## Requirement
Please return exactly the lines below that run from the line with "[button] (9, 10)" through the end of the listing, both included, but not the pictures.

## Record set
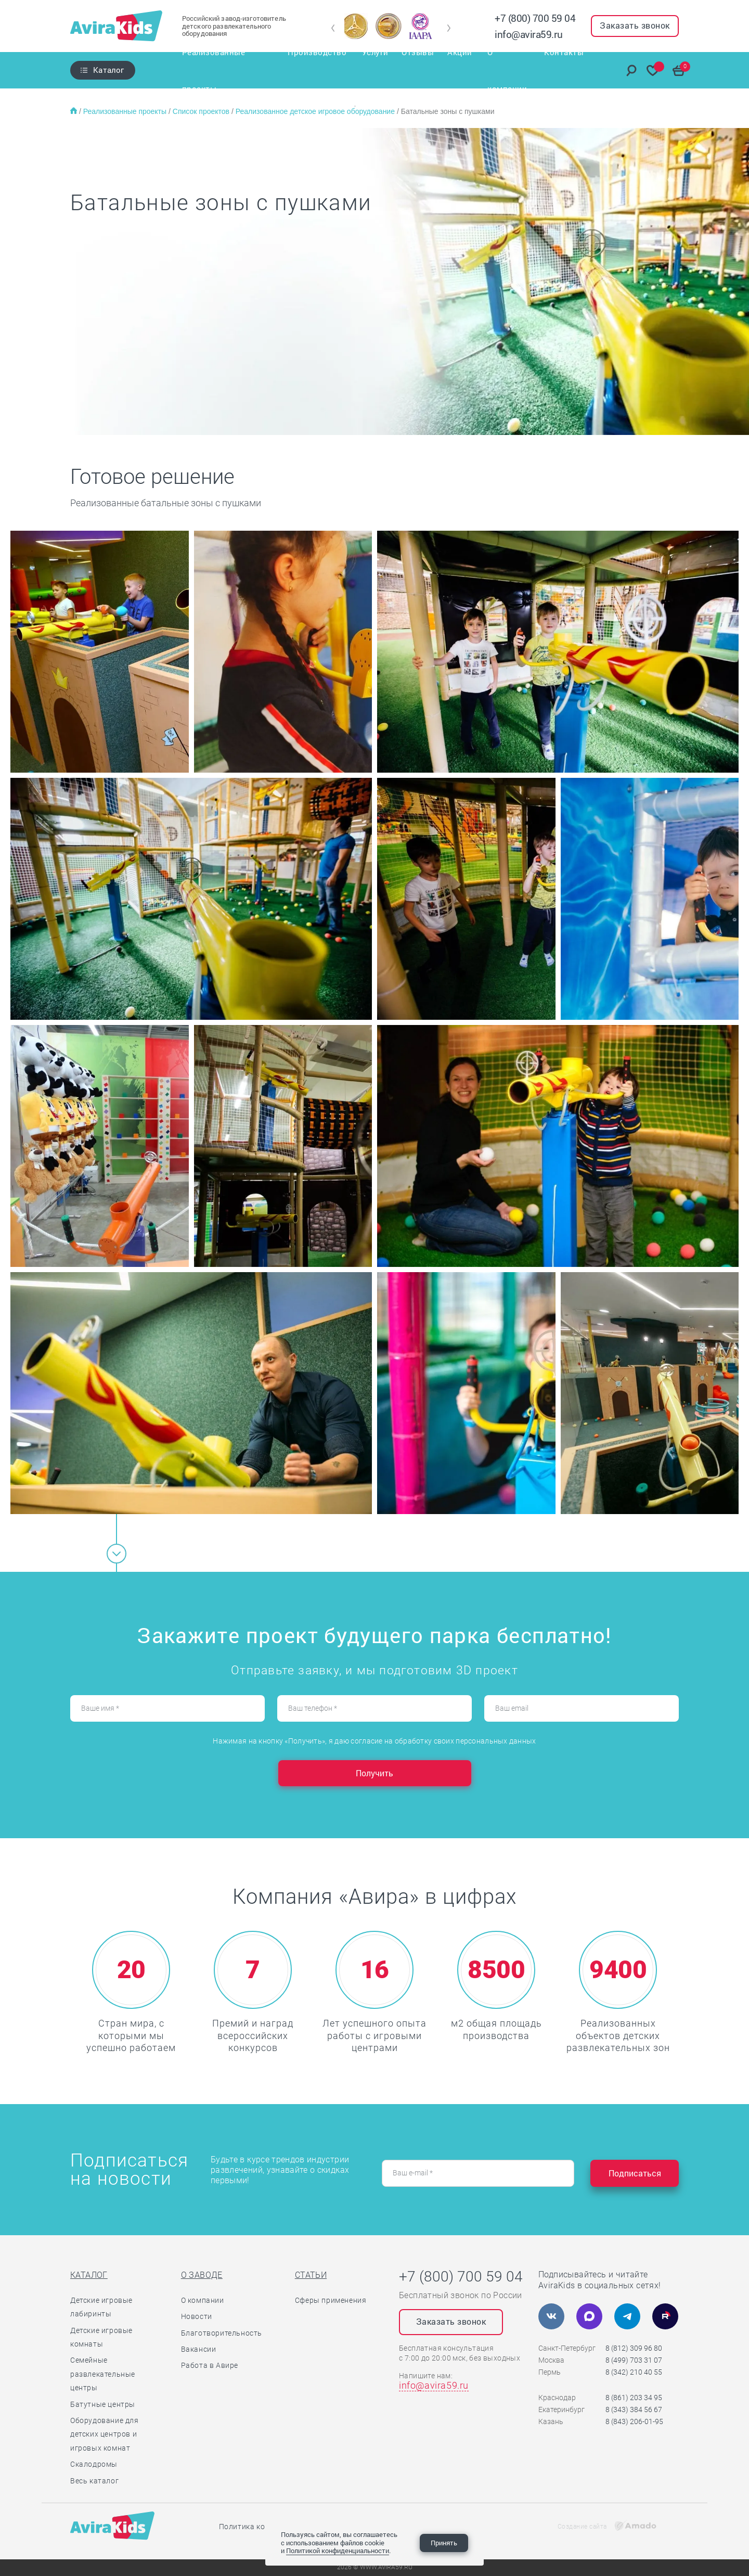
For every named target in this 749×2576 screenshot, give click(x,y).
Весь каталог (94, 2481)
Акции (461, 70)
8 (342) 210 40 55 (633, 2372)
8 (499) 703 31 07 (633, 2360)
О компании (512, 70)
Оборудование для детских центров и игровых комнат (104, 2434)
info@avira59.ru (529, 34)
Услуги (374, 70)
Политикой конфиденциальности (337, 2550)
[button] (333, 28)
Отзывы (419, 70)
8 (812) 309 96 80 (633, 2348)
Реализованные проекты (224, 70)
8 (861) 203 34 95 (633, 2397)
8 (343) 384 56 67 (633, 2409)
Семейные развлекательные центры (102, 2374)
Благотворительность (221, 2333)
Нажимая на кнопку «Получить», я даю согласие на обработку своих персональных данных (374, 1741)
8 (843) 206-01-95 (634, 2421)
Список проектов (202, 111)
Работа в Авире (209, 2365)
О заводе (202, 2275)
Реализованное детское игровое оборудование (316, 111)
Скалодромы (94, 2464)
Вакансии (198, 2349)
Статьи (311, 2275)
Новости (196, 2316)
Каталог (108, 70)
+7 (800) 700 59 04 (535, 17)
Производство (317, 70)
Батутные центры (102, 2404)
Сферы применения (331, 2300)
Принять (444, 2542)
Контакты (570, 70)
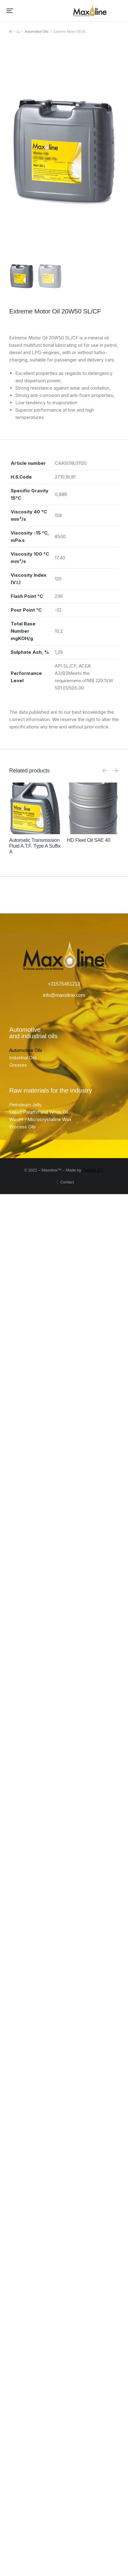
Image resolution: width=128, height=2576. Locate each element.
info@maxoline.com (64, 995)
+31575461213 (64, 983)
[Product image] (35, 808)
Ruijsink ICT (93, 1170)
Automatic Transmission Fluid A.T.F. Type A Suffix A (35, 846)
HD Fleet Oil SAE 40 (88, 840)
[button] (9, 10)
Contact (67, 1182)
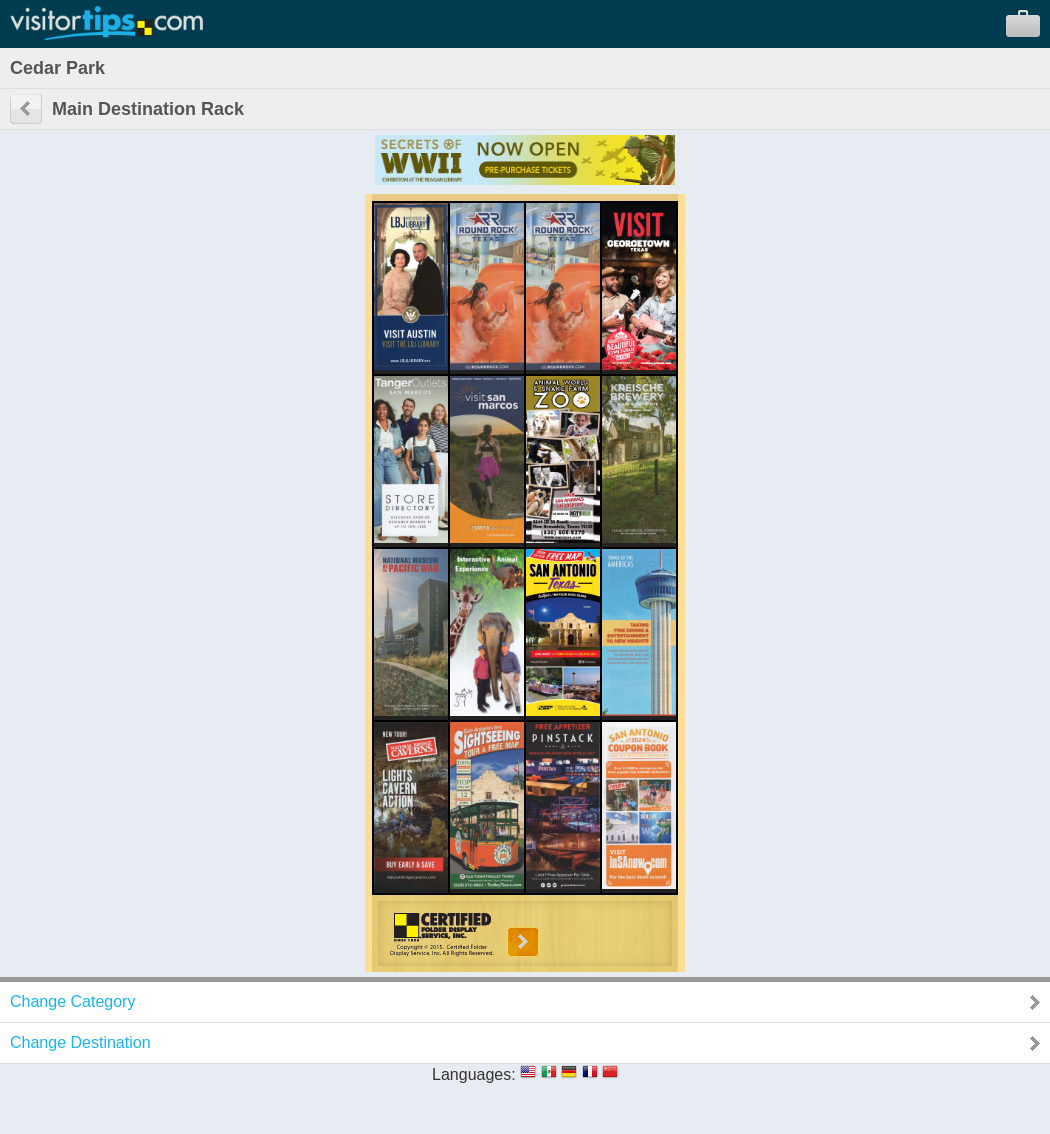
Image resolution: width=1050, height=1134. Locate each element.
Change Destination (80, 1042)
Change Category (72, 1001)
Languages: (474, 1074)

## Problem solution
[button] (9, 10)
Contact (67, 1182)
Image resolution: width=1050, height=1134. Locate each element.
Change Destination (80, 1042)
Change Category (72, 1001)
Languages: (474, 1074)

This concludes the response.